How could I make a node reboot if either of these changes gets applied?

Thanks

March 1, 2016 at 8:41 am

Thanks Dave, I just saw your response after I updated. I suspected as much regarding the Script resource but was hoping I was just missing something regarding the Registry resource.

Thanks for the explanation. 🙂

March 1, 2016 at 8:44 am

I would probably create myself a custom version of the Registry resource that accepts a RebootIfChanged setting. If you set that to True, then the Set will set the global variable.

        MyBetterRegistry mckreed
        {
            Ensure = "Present"
            Key = "HKEY_LOCAL_MACHINE\System\CurrentControlSet\Services\SNMP\Parameters\ValidCommunities"
            ValueName = "mckreed"
            ValueType = "DWord"
            ValueData = "4"
            RebootIfNeeded = $True
        }

You could also code this up as a Script resource, I suppose. Setting the registry obviously isn't all that hard.

But as Dave mentioned, there's no straight-up way to do this using the Microsoft Registry resource, because it wasn't designed to.

March 1, 2016 at 9:00 am

The only problem with that is that the system will reboot after each key that gets modified, which is just ugly. What I'd rather see is a bunch of registry changes done, then a single reboot, and that's not very cleanly done with a single resource (but easily accomplished if we can get one DSC resource to check the status of others later down the line.)

March 1, 2016 at 9:32 am

You'd almost want a custom Registry resource that could take a batch of keys to check and set, all in one atomic operation. If ANY of them needed Set, you'd trigger the reboot when you exited.

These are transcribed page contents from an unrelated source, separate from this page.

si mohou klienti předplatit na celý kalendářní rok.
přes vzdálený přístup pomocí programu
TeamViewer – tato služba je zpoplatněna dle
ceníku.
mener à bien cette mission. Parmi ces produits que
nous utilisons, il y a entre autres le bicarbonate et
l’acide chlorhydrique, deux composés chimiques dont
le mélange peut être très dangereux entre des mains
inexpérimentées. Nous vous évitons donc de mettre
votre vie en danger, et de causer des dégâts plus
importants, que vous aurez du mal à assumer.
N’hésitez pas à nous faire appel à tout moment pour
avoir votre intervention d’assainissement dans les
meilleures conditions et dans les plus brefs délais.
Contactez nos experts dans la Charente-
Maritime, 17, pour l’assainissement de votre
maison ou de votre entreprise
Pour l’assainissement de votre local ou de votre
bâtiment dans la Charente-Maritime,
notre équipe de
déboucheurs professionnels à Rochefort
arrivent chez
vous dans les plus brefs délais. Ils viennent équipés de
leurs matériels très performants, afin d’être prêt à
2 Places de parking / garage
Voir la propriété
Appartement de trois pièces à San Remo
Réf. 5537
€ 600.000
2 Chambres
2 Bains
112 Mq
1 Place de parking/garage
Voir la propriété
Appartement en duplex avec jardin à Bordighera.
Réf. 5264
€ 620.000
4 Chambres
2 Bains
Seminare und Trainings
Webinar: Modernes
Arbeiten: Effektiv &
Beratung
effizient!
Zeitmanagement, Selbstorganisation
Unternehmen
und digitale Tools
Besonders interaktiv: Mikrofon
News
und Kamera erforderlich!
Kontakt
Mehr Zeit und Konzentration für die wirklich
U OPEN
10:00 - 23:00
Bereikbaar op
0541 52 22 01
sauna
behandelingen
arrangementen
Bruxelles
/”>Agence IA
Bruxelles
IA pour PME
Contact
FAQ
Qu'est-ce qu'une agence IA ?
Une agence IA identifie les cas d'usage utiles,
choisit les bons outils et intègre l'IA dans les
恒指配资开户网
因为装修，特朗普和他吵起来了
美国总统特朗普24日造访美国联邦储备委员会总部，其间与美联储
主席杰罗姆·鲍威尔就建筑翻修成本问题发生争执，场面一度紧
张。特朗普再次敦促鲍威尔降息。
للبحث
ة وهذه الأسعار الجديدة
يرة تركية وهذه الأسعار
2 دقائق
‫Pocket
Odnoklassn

We almost need a syntactical ResourceGroup{} element – "these things all go together, but can be treated apart from everything else in this document." I'm not sure it'd every apply to more than rebooting, but from that perspective it'd be nice.

March 1, 2016 at 9:40 am

That's exactly what I wanted to accomplish with the ConditionalScript resource. Something like:

ConditionalScript RebootIfNeeded
{
    TriggeredBy = @('[Registry]KeyOne', '[Registry]KeyTwo', 'etc')
    DependsOn = @('same', 'as', 'TriggeredBy')
    Action = { $global:DSCMachineStatus = 1 }
}

The problem was that I couldn't find a good way to determine the status of the _current_ DSC operation (unless the Analytic log was already enabled).

March 1, 2016 at 11:04 am

The easy and dirty fake would be...

1. Modify Registry to accept some kind of "RebootWillBeRequired." If it runs a Set, set a $global:RegistryWantsReboot to $True.

2. Write a Script resource that depends on all your Registry ones, and if $globalRegistryWantsReboot then set $global:DscMachineStatus.

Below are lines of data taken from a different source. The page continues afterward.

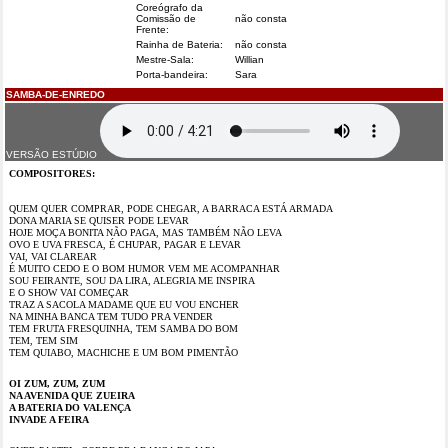
Coreógrafo da
Comissão de
não consta
Frente:
Rainha de Bateria:
não consta
Mestre-Sala:
Willian
Porta-bandeira:
Sara
SAMBA-DE-ENREDO
VERSÃO ESTÚDIO
COMPOSITORES:
QUEM QUER COMPRAR, PODE CHEGAR, A BARRACA ESTÁ ARMADA
DONA MARIA SE QUISER PODE LEVAR
HOJE MOÇA BONITA NÃO PAGA, MAS TAMBÉM NÃO LEVA
OVO E UVA FRESCA, É CHUPAR, PAGAR E LEVAR
VAI, VAI CLAREAR
É MUITO CEDO E O BOM HUMOR VEM ME ACOMPANHAR
SOU FEIRANTE, SOU DA LIRA, ALEGRIA ME INSPIRA
E O SHOW VAI COMEÇAR
TRAZ A SACOLA MADAME QUE EU VOU ENCHER
NA MINHA BANCA TEM TUDO PRA VENDER
TEM FRUTA FRESQUINHA, TEM SAMBA DO BOM
TEM, TEM SIM
TEM QUIABO, MACHICHE E UM BOM PIMENTÃO
OI ZUM, ZUM, ZUM
NA AVENIDA QUE ZUEIRA
A BATERIA DO VALENÇA
INVADE A FEIRA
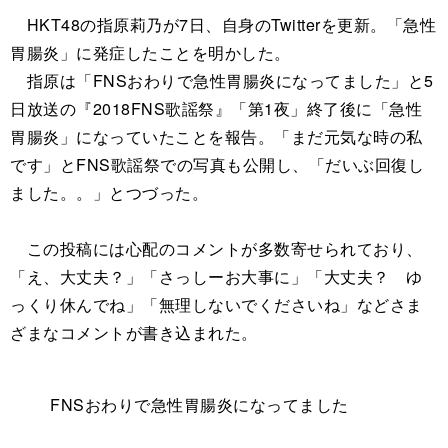
HKT48の指原莉乃が7日、自身のTwitterを更新。「急性
胃腸炎」に発症したことを明かした。
指原は「FNSおわりで急性胃腸炎になってました」と5
日放送の『2018FNS歌謡祭』「第1夜」終了後に「急性
胃腸炎」になっていたことを報告。「まだ元気な時の私
です」とFNS歌謡祭での写真も公開し、「だいぶ回復し
ました。。」とつづった。
この投稿には心配のコメントが多数寄せられており、
「え、大丈夫？」「さっしーお大事に」「大丈夫？ ゆ
っくり休んでね」「無理しないでくださいね」などさま
ざまなコメントが書き込まれた。
FNSおわりで急性胃腸炎になってました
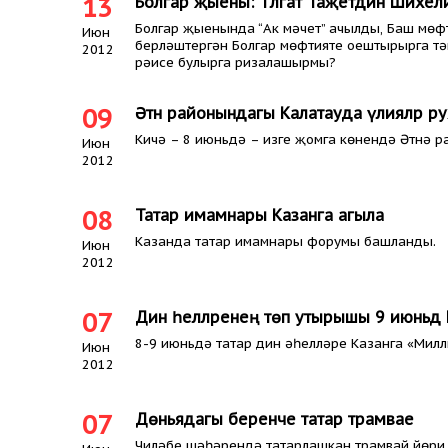
13
Болгар җыены: Тәлгат Таҗетдин Шәйхел
Болгар җыенында “Ак мәчет” ачылды, Баш мөф
Июн
берләштергән Болгар мөфтияте оештырырга т
2012
рәисе булырга ризалашырмы?
09
Әтнә районындагы Калатауда әүлияләр 
Кичә – 8 июньдә – изге җомга көнендә Әтнә 
Июн
2012
08
Татар имамнары Казанга агыла
Казанда татар имамнары форумы башланды.
Июн
2012
07
Дин әһелләренең төп утырышы 9 июньдә
8-9 июньдә татар дин әһелләре Казанга «Мил
Июн
2012
07
Дөньядагы беренче татар трамвае
Чиләбе шәһәрендә татарлашкан трамвай йөри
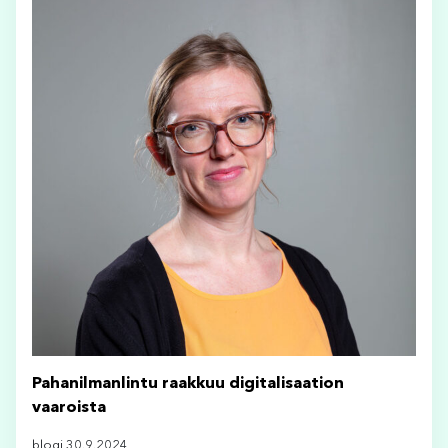
Pahanilmanlintu raakkuu digitalisaation
vaaroista
blogi 30.9.2024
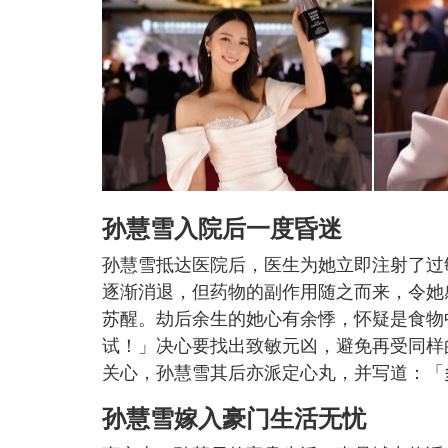
孙慧雪入院后一度昏迷
孙慧雪抵达医院后，医生为她立即注射了过
逐渐消退，但药物的副作用随之而来，令她
苏醒。劫后余生的她心有余悸，怀疑是食物
试！」决心要找出致敏元凶，避免再受同样
关心，孙慧雪其后亦派定心丸，并写道：「
孙慧雪嫁入豪门生活无忧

Dave, your bigger suggestion would require changes in the LCM, which you should suggest. A global variable listing the current operation ($global.DscCurrentOperation, with properties for resource, name, and a hash table of properties). Ideally, some temp version of the Analytics log that exists only for the current consistency run, and tracks what's been run, and is programmatically accessible. it'd add some state to what is essentially a stateless thing.